Scan the records below and copy every line that contains the string "from".

———

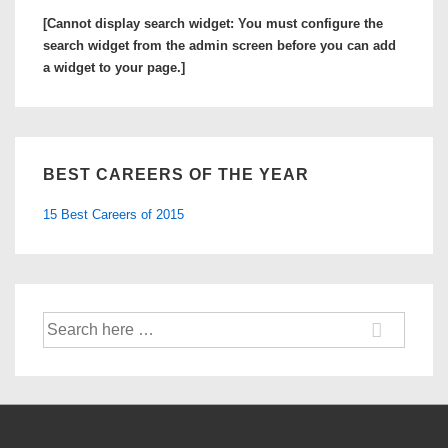
[Cannot display search widget: You must configure the
search widget from the admin screen before you can add
a widget to your page.]
BEST CAREERS OF THE YEAR
15 Best Careers of 2015
Search
for:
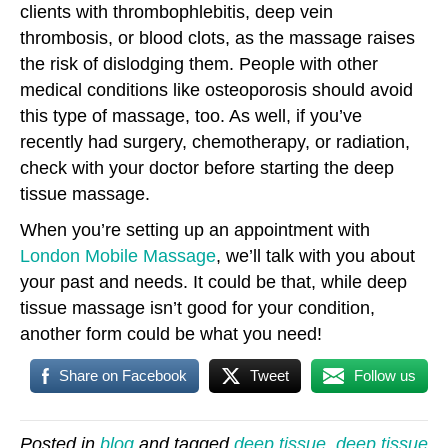
clients with thrombophlebitis, deep vein
thrombosis, or blood clots, as the massage raises
the risk of dislodging them. People with other
medical conditions like osteoporosis should avoid
this type of massage, too. As well, if you’ve
recently had surgery, chemotherapy, or radiation,
check with your doctor before starting the deep
tissue massage.
When you’re setting up an appointment with
London Mobile Massage
, we’ll talk with you about
your past and needs. It could be that, while deep
tissue massage isn’t good for your condition,
another form could be what you need!
Share on Facebook
Tweet
Follow us
Posted in
blog
and tagged
deep tissue
,
deep tissue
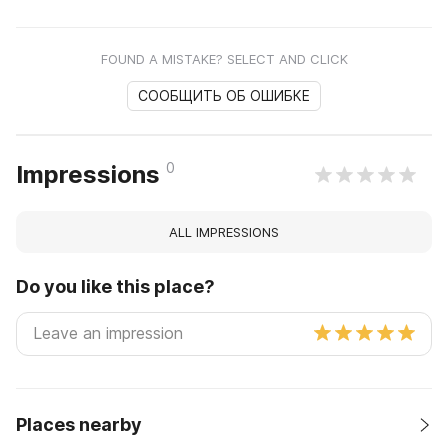
FOUND A MISTAKE? SELECT AND CLICK
СООБЩИТЬ ОБ ОШИБКЕ
0
Impressions
ALL IMPRESSIONS
Do you like this place?
Places nearby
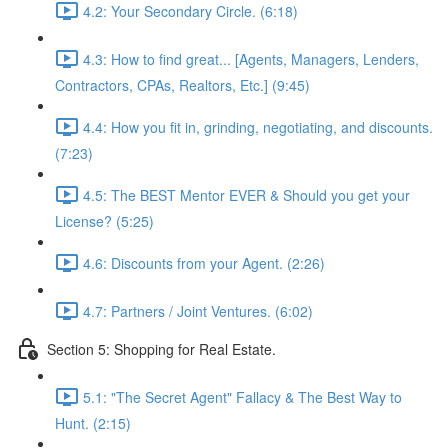
4.2: Your Secondary Circle. (6:18)
4.3: How to find great... [Agents, Managers, Lenders,
Contractors, CPAs, Realtors, Etc.] (9:45)
4.4: How you fit in, grinding, negotiating, and discounts.
(7:23)
4.5: The BEST Mentor EVER & Should you get your
License? (5:25)
4.6: Discounts from your Agent. (2:26)
4.7: Partners / Joint Ventures. (6:02)
Section 5: Shopping for Real Estate.
5.1: "The Secret Agent" Fallacy & The Best Way to
Hunt. (2:15)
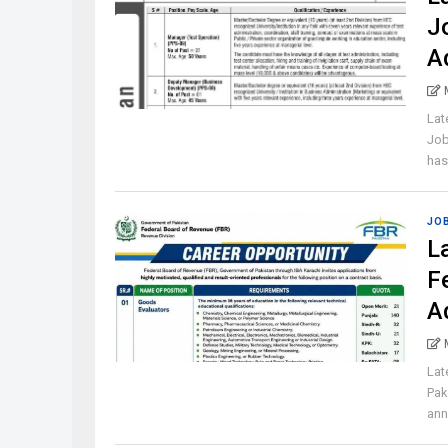
J
A
Lat
Job
has 
JO
L
F
A
Lat
Pak
ann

———

• Task response
search widget from the admin screen before you can add
4.6: Discounts from your Agent. (2:26)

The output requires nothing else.